ANNAPOLIS, Md. — The battle of the experts continued in court Monday for day nine of the Capital Gazette mass shooter trial.
The state’s first mental health expert disagreed with the defense’s experts, testifying that the gunman Jarrod Ramos’ disorders are personality related and not psychotic.
Psychologist Marshall Cowan, who works at Clifton T. Perkins Hospital Center, Maryland’s maximum security psychiatric facility, was accepted as an expert witness for the state. He was assigned to perform a psychological evaluation of the defendant because another state’s witness asked for a second opinion.
Cowan spent eight hours with Ramos, using several tests and conversations and diagnosed him with Schizotypal personality disorder and narcissistic personality disorder, with obsessive compulsive personality disorder traits. He did not find any evidence that the defendant was exaggerating symptoms.
Cowan reported issues with thinking and interacting with other people, a tendency to isolate and be suspicious and a sense of guarded-ness. Cowan said Ramos was odd in his presentation and in some cases, over forth coming. He had endorsed paranoia about the court system and the people involved in his lawsuit.
He said he ruled out psychotic disorders, saying Ramos had overvalued ideas but not delusions. He disagreed with the defense experts that he has autism spectrum disorder, saying it would be difficult to diagnose a 39-year-old man with autism. Cowan said Ramos denied having compulsions like described with OCD.
He said he doesn’t want to over-pathologize people and he looks for the easiest diagnosis that best explains the behaviors and that is the two personality disorders.
He was not able to see any evidence or discovery materials until after his report was finished. Once he got a hold of those findings after the fact, Cowan said it strengthened his diagnostic opinion.
The jury also heard from state expert clinical psychology witness Dr. Scott Bender. He did not evaluate Ramos, but instead evaluated all the reports and testing completed about him. Bender said he believes there should have been more testing done.
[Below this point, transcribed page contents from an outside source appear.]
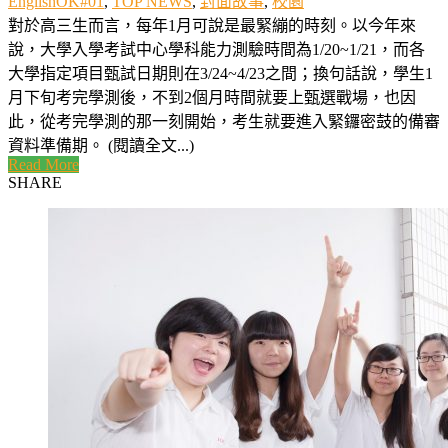
EnglishOK#01
,
TOP NEWS
,
封面故事
,
校園
對於高三生而言，每年1月可說是最緊繃的時刻。以今年來
說，大學入學考試中心學科能力測驗時間為1/20~1/21，而各
大學指定項目甄試日期則在3/24~4/23之間；換句話說，學生1
月下旬考完學測後，不到2個月時間就要上甄選戰場，也因
此，從考完學測的那一刻開始，考生就要進入緊鑼密鼓的備審
資料準備期。 (閱讀全文...)
Read More
SHARE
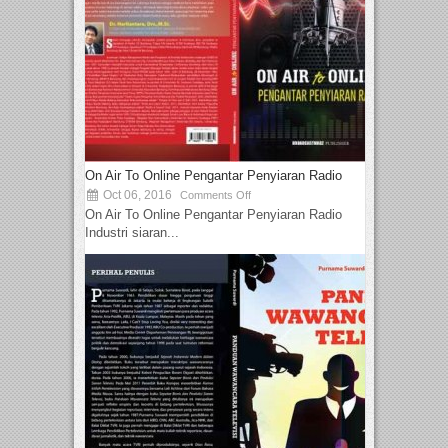
On Air To Online Pengantar Penyiaran Radio
Oct 06, 2016
Comments Off
On Air To Online Pengantar Penyiaran Radio
Industri siaran...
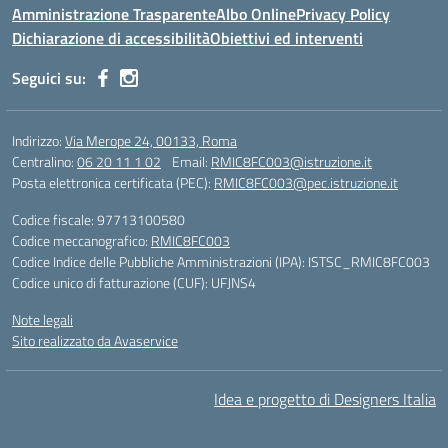
Amministrazione Trasparente
Albo Online
Privacy Policy
Dichiarazione di accessibilità
Obiettivi ed interventi
Seguici su:
Indirizzo:
Via Merope 24, 00133, Roma
Centralino:
06 20 11 1 02
Email:
RMIC8FC003@istruzione.it
Posta elettronica certificata (PEC):
RMIC8FC003@pec.istruzione.it
Codice fiscale: 97713100580
Codice meccanografico:
RMIC8FC003
Codice Indice delle Pubbliche Amministrazioni (IPA): ISTSC_RMIC8FC003
Codice unico di fatturazione (CUF): UFJNS4
Note legali
Sito realizzato da Avaservice
Idea e progetto di Designers Italia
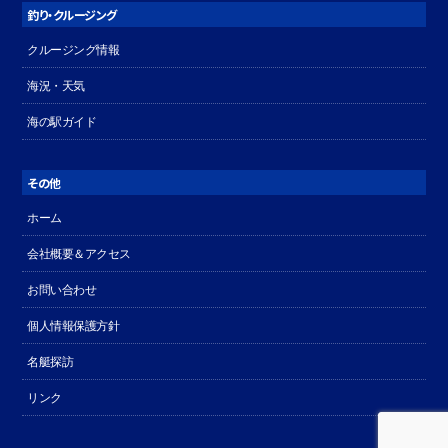
釣り・クルージング
クルージング情報
海況・天気
海の駅ガイド
その他
ホーム
会社概要＆アクセス
お問い合わせ
個人情報保護方針
名艇探訪
リンク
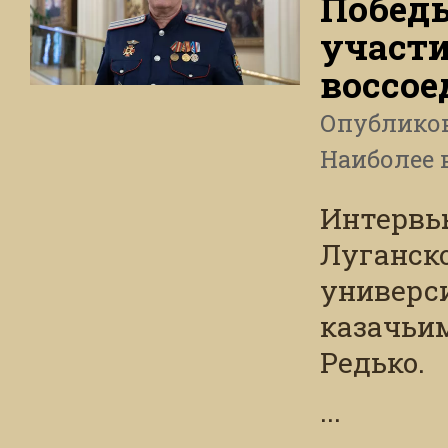
Побед
участи
воссо
Опублико
Наиболее 
Интервь
Луганско
универс
казачьи
Редько.
...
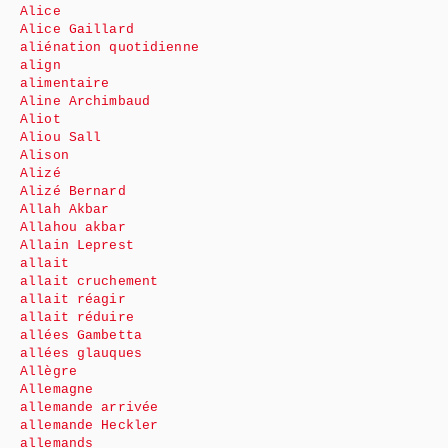
Alice
Alice Gaillard
aliénation quotidienne
align
alimentaire
Aline Archimbaud
Aliot
Aliou Sall
Alison
Alizé
Alizé Bernard
Allah Akbar
Allahou akbar
Allain Leprest
allait
allait cruchement
allait réagir
allait réduire
allées Gambetta
allées glauques
Allègre
Allemagne
allemande arrivée
allemande Heckler
allemands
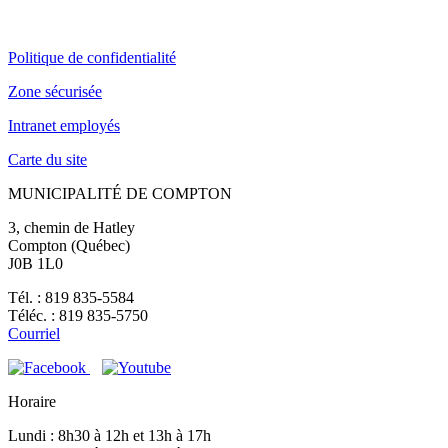
Politique de confidentialité
Zone sécurisée
Intranet employés
Carte du site
MUNICIPALITÉ DE COMPTON
3, chemin de Hatley
Compton (Québec)
J0B 1L0
Tél. : 819 835-5584
Téléc. : 819 835-5750
Courriel
Horaire
Lundi : 8h30 à 12h et 13h à 17h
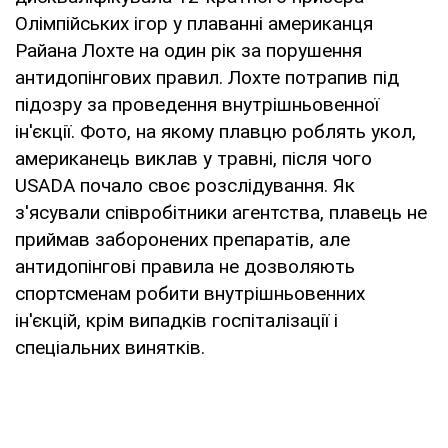
Олімпійських ігор у плаванні американця
Райана Лохте на один рік за порушення
антидопінгових правил. Лохте потрапив під
підозру за проведення внутрішньовенної
ін'єкції. Фото, на якому плавцю роблять укол,
американець виклав у травні, після чого
USADA почало своє розслідування. Як
з'ясували співробітники агентства, плавець не
приймав заборонених препаратів, але
антидопінгові правила не дозволяють
спортсменам робити внутрішньовенних
ін'єкцій, крім випадків госпіталізації і
спеціальних винятків.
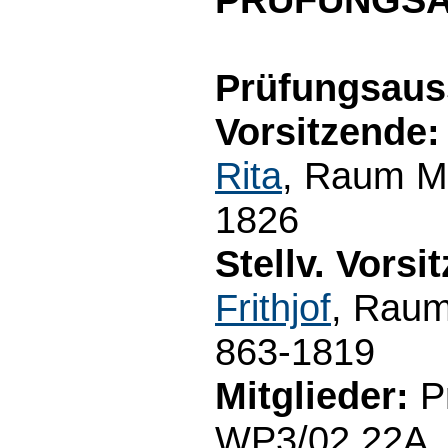
Prüfungsaus
Vorsitzende:
Rita
, Raum M3
1826
Stellv. Vorsi
Frithjof
, Raum
863-1819
Mitglieder:
Pr
WP3/02.22A, T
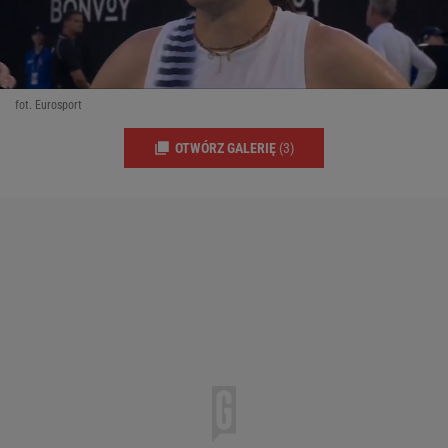
fot. Eurosport
OTWÓRZ GALERIĘ
(3)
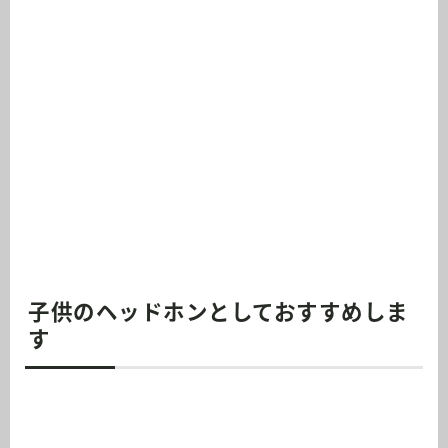
子供のヘッドホンとしておすすめしま
す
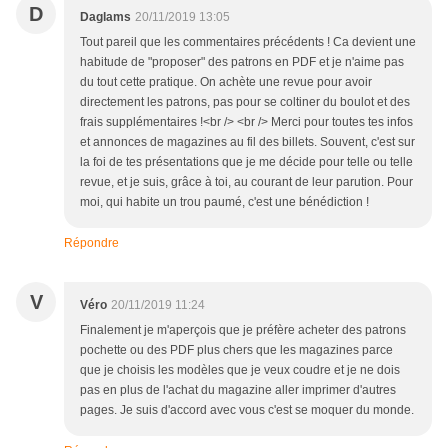
D
Daglams
20/11/2019 13:05
Tout pareil que les commentaires précédents ! Ca devient une
habitude de "proposer" des patrons en PDF et je n'aime pas
du tout cette pratique. On achète une revue pour avoir
directement les patrons, pas pour se coltiner du boulot et des
frais supplémentaires !<br /> <br /> Merci pour toutes tes infos
et annonces de magazines au fil des billets. Souvent, c'est sur
la foi de tes présentations que je me décide pour telle ou telle
revue, et je suis, grâce à toi, au courant de leur parution. Pour
moi, qui habite un trou paumé, c'est une bénédiction !
Répondre
V
Véro
20/11/2019 11:24
Finalement je m'aperçois que je préfère acheter des patrons
pochette ou des PDF plus chers que les magazines parce
que je choisis les modèles que je veux coudre et je ne dois
pas en plus de l'achat du magazine aller imprimer d'autres
pages. Je suis d'accord avec vous c'est se moquer du monde.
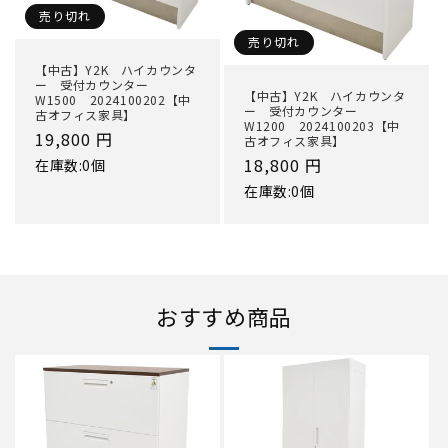
売り切れ
売り切れ
【中古】Y2K ハイカウンタ
ー 受付カウンター
【中古】Y2K ハイカウンタ
W1500 2024100202【中
ー 受付カウンター
古オフィス家具】
W1200 2024100203【中
通
19,800 円
古オフィス家具】
常
通
18,800 円
在庫数:0個
価
常
在庫数:0個
格
価
格
おすすめ商品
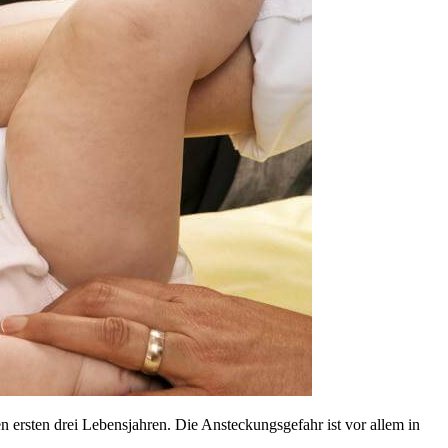
 ersten drei Lebensjahren. Die Ansteckungsgefahr ist vor allem in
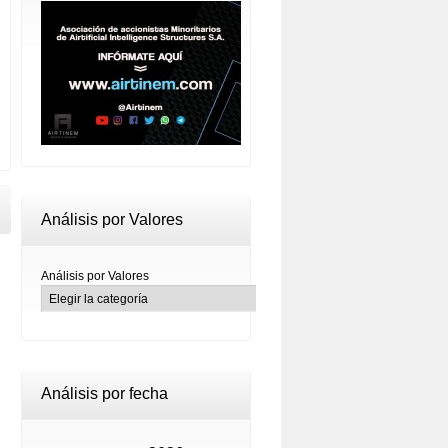
Análisis por Valores
Análisis por Valores
Análisis por fecha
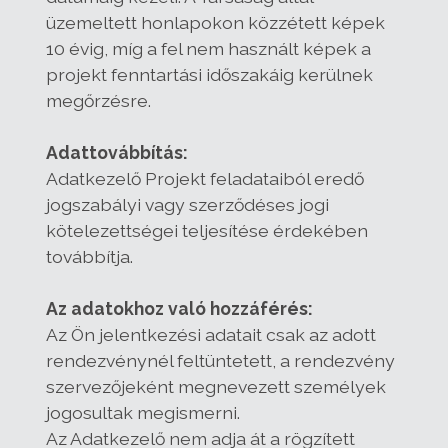
üzemeltett honlapokon közzétett képek
10 évig, míg a fel nem használt képek a
projekt fenntartási időszakáig kerülnek
megőrzésre.
Adattovábbítás:
Adatkezelő Projekt feladataiból eredő
jogszabályi vagy szerződéses jogi
kötelezettségei teljesítése érdekében
továbbítja.
Az adatokhoz való hozzáférés:
Az Ön jelentkezési adatait csak az adott
rendezvénynél feltüntetett, a rendezvény
szervezőjeként megnevezett személyek
jogosultak megismerni.
Az Adatkezelő nem adja át a rögzített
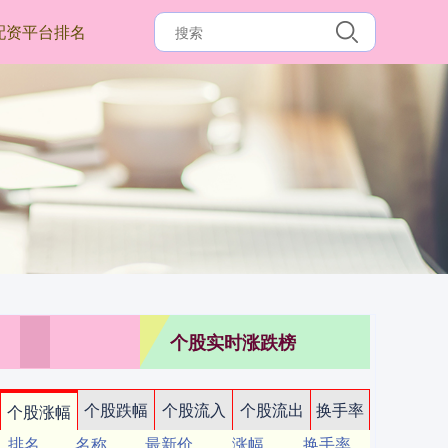
配资平台排名
个股实时涨跌榜
个股跌幅
个股流入
个股流出
换手率
个股涨幅
排名
名称
最新价
涨幅
换手率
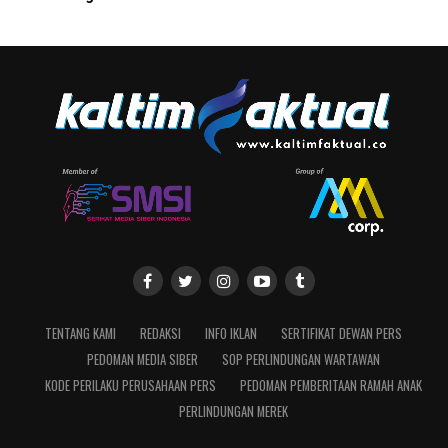
TENTANG KAMI
REDAKSI
INFO IKLAN
SERTIFIKAT DEWAN PERS
PEDOMAN MEDIA SIBER
SOP PERLINDUNGAN WARTAWAN
KODE PERILAKU PERUSAHAAN PERS
PEDOMAN PEMBERITAAN RAMAH ANAK
PERLINDUNGAN MEREK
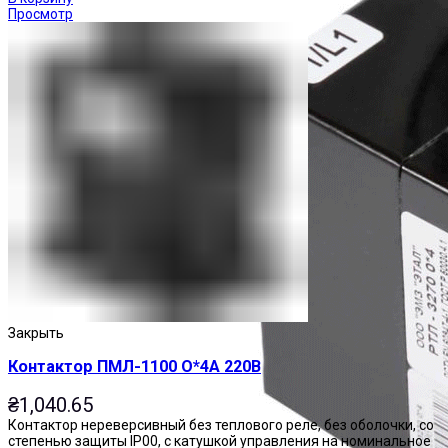
Просмотр
Закрыть
Контактор ПМЛ-1100 О*4А 220В
₴
1,040.65
Контактор нереверсивный без теплового реле, без оболочки, со
степенью защиты IP00, с катушкой управления на номинальное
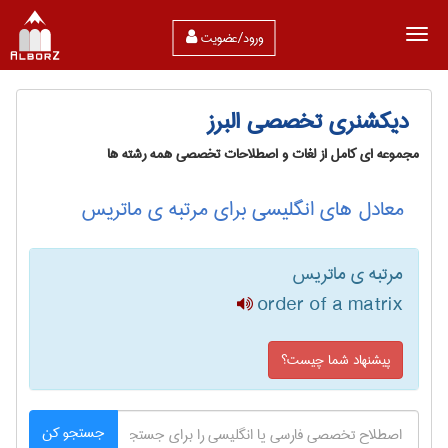
ورود/عضویت
دیکشنری تخصصی البرز
مجموعه ای کامل از لغات و اصطلاحات تخصصی همه رشته ها
معادل های انگلیسی برای مرتبه ی ماتریس
مرتبه ی ماتریس
order of a matrix
پیشنهاد شما چیست؟
جستجو کن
He found the absence of medical and academic records from age 0-18 makes it unlikely Ramos has autism spectrum disorder or it would be very mild. Bender said any evidence of ASD came from Ramos or his sister directly and not from development.
Bender said the test that was done for OCD could also test for OCPD, and someone taking the test could easily make it look like they have OCD on purpose. He described OCPD has the excessive need for order and perfection but there’s not a lot of distress or intrusive thoughts, whereas people with OCD have compulsions that are designed to get rid of the worry, i.e. checking if the door is locked over and over or washing your hands over and over even if they start bleeding.
On the delusional disorder diagnosis, Bender said his score was right at the cut off so the odds are better that he has delusional features than not, but the explanation could be because he was in jail and pre-trial at the time of the test.
Dr. Gregory Saathoff was the state’s last witness for the day, accepted as an expert forensic psychiatrist.
He also did not evaluate Ramos, but he has access to more information than Bender to make his assessment, including videos of Ramos after his arrest, a tour of his cell and interviews with jail staff, as well as the other expert reports from the state and defense. He also interviewed Ramos’ sister for two hours.
He noted that the defense experts gave an excessive reliance on what Ramos told them instead of corroborating his statements. He said the experts came to conclusions about his diagnosis that no other mental health professional who evaluated him came to, based on unverified statements.
For instance, he told defense experts that he compulsively pulled out his eyebrows. Saathoff was not able to find any evidence of that. Also, he noted that Ramos told defense experts that the only way he could read the newspaper in his cell was while pacing, but in interviews with correctional officers, they told Saathoff that he would read in his bunk and they never saw him walking in his cell, reading.
He also said that although Ramos told the defense experts that he was germaphobe, but Saathoff learned he would eat off of other inmates plates, which he believes in inconsistent. He also noted that he gathered from interviews that Ramos treated correctional officers and mental health professionals different. He would engage with correctional officers but would not cooperate with mental health professionals.
The trial will pick back up Tuesday with the Dr. Saathoff.